Pediatricians have always been concerned about the loss of systematic medical attention to young patients as they enter adolescence and increasingly take it upon themselves to avoid the routine follow-up care they had received as children. For patients with congenital heart disease concern is greatly heightened for fear of the occurrence of preventable complications. Some adolescents are eager to prove their physical capabilities and engage in activities that were previously disallowed. Others discontinue the care of dental hygiene and may become at risk of bacterial endocarditis following dental procedures by new practitioners unaware of their medical history.

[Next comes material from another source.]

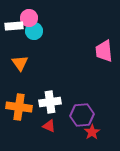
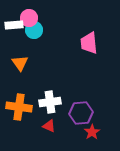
white rectangle: moved 1 px up
cyan circle: moved 1 px up
pink trapezoid: moved 15 px left, 8 px up
purple hexagon: moved 1 px left, 2 px up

A major concern is depression and emotional problems that affect growing children with chronic diseases in the absence of intensive social support. Clinical experience has shown that adolescents rarely confide in their parents regarding their feelings of inferiority in their school and recreational settings. There are few systematic studies of the indicators of emotional problems and very little guidance on their management. Pediatric cardiologists tend to be very encouraging to their patients, but it has long been said that the patients soon find out that "doing well" is "not good enough."

A recent survey by the Cochrane Review (Lip, 2004) was unable to identify any systematic research in this important field in spite of the various forms of pharmacologic and counseling therapies that are available.

The outreach of the new clinics for adults and adolescents with heart disease must therefore have a strong emphasis on preventive guidance of the patients and their families.